Вообще в те времена людей на земле было намного меньше, а материалы и орудия стоили очень дорого, поэтому все, что только можно, продолжали использовать или перерабатывали во что-то иное. На раскопках средневековых поселениях довольно часто можно найти ножи, источенные буквально до толщины нитки. Сейчас сломался кухонный нож — выбросил на помойку, купил новый. Тогда это было слишком расточительно.
С бронзового века и до недавнего времени основным видом транспорта для человека были тягловые животные — лошади, быки.
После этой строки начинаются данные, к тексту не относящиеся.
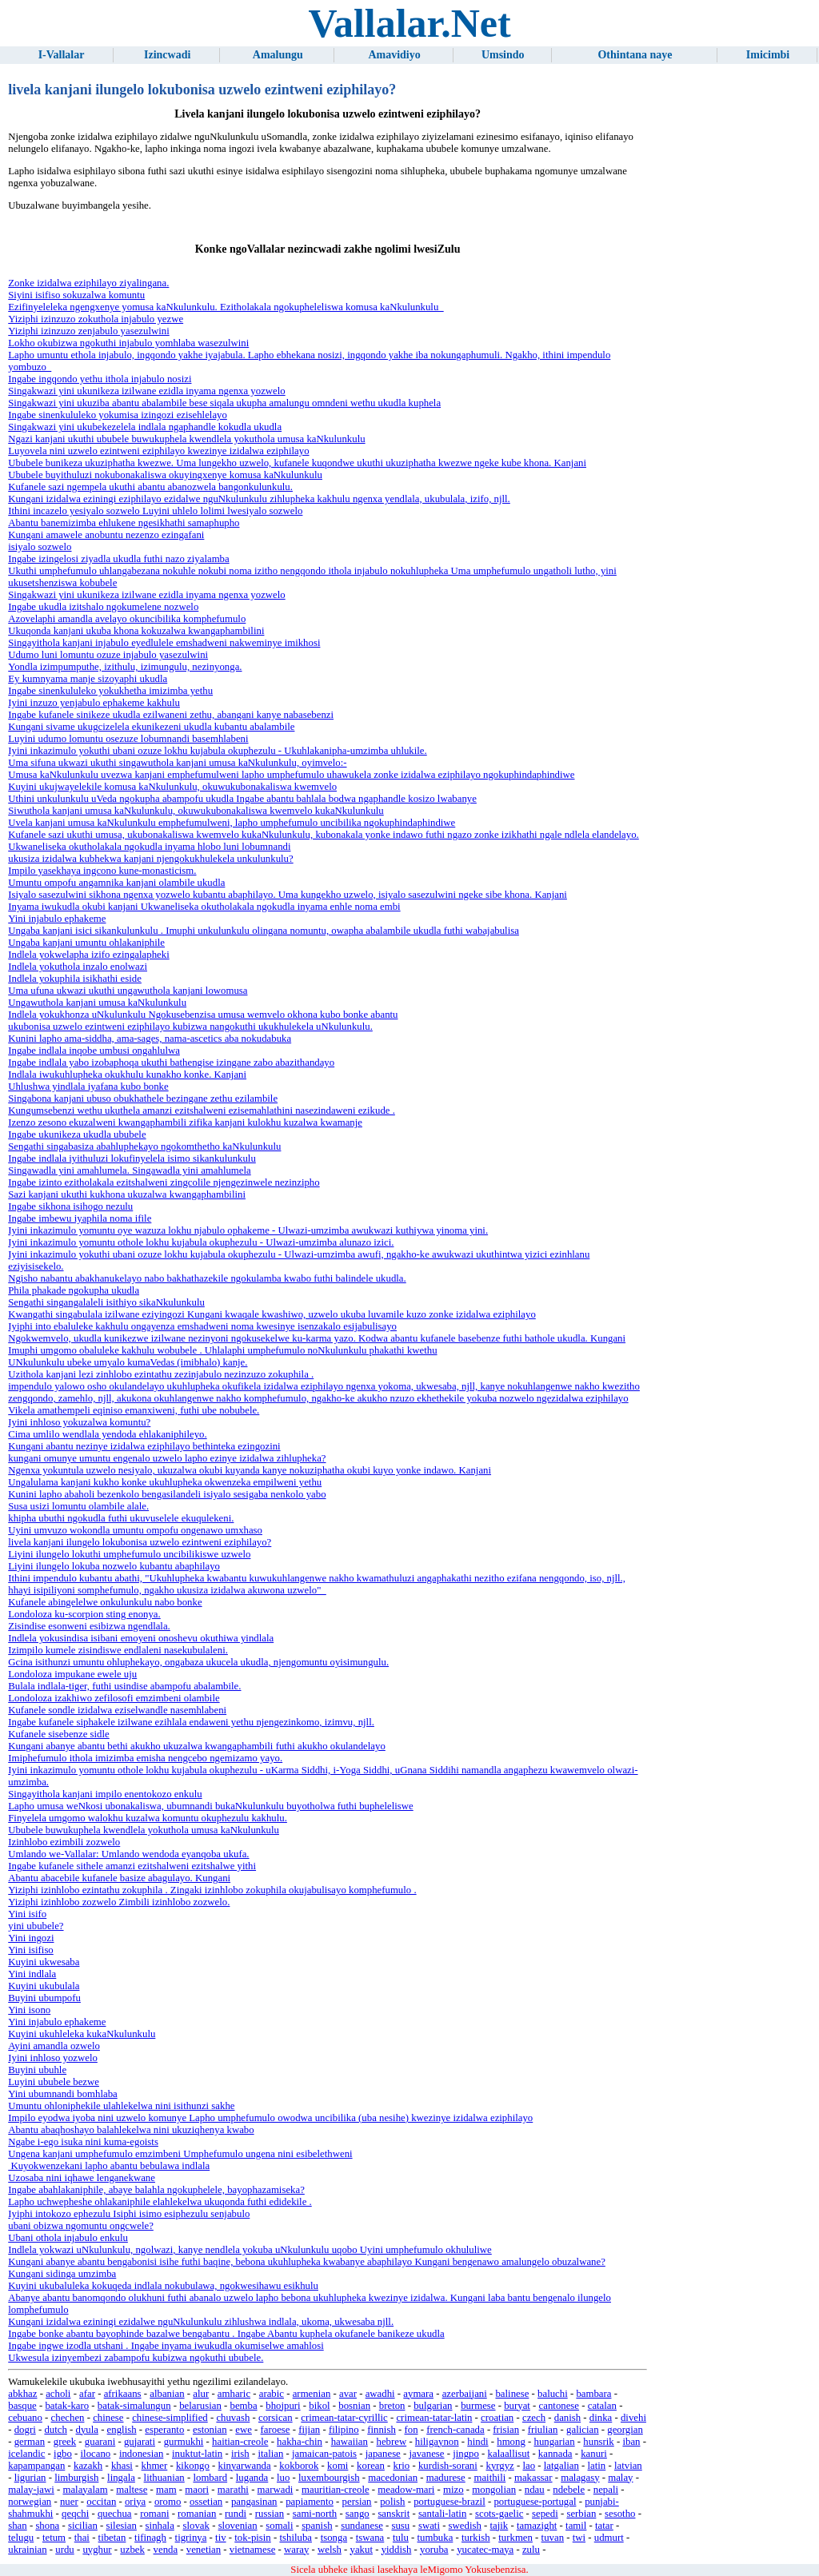 This screenshot has width=819, height=2576. Describe the element at coordinates (59, 1734) in the screenshot. I see `Kufanele sisebenze sidle` at that location.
И если автомобиль оставляет за собой выхлопные газы, то кони — экскременты. Для небольших древних поселений это не составляло проблемы. Но с развитием городов появилась потребность с улиц город их вывозить. В Великом Новгороде обнаружены деревянные мостовые — до 25 ярусов плотно подогнанных друг к другу плах. С такой поверхности можно собрать все, что там оставили лошади, и отправить, например, в поля — тоже ведь удобрение.
Сейчас такое же рачительно отношение к вещам можно встретить разве что в деревнях. Органику — на компост, а для любой банки или бутылки в хозяйстве обязательно найдется применение. Поэтому с точки зрения мусора для археолога остатки хуторов 19-го и 21-го веков сильно отличаться не будут.
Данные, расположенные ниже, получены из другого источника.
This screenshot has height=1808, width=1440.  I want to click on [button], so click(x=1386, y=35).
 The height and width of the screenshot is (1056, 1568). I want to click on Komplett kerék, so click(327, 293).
Другое дело — города. Перелом случился во времена промышленной революции, на стыке 19-го и 20-го веков. Численность населения планеты выросла, а ценность имущества стала снижаться. Начала меняться модель потребления, и у людей появилась возможность выбрасывать вещи.
Изменились и сами предметы. Если осколки глиняного горшка лежат себе в земле и никакой опасности не представляют, то у современного человека в руках и пластик, и разнообразная химия, и другие вещества, куда более вредные для природы и людей, чем керамика.
Археологи далекого будущего, если они будут использовать те же методы исследования, что и мы сейчас, обязательно обратят внимание на наши полигоны с отходами. И по их содержимому попытаются представить, как и чем мы жили. Если где-то обнаружат много пластиковых или стеклянных бутылок, решат, что здесь люди были не дураки выпить. А если найдут остатки садовых инструментов, сочтут, что тут обитали трудолюбивые огородники. Заваленный мусором овраг за околицей дачного поселка для них будет примерно таким же источником информации, как для нас — хозяйственная яма средневекового поселения.
Сейчас развивается цифровая археология и, возможно, нашим коллегам из далекого будущего уже не надо будет по найденному в хозяйственных ямах и на древних помойках восстанавливать рацион питания древних обитателей того или иного места. Но если они заглянут на наши мусорные полигоны, точно найдут много для себя интересного.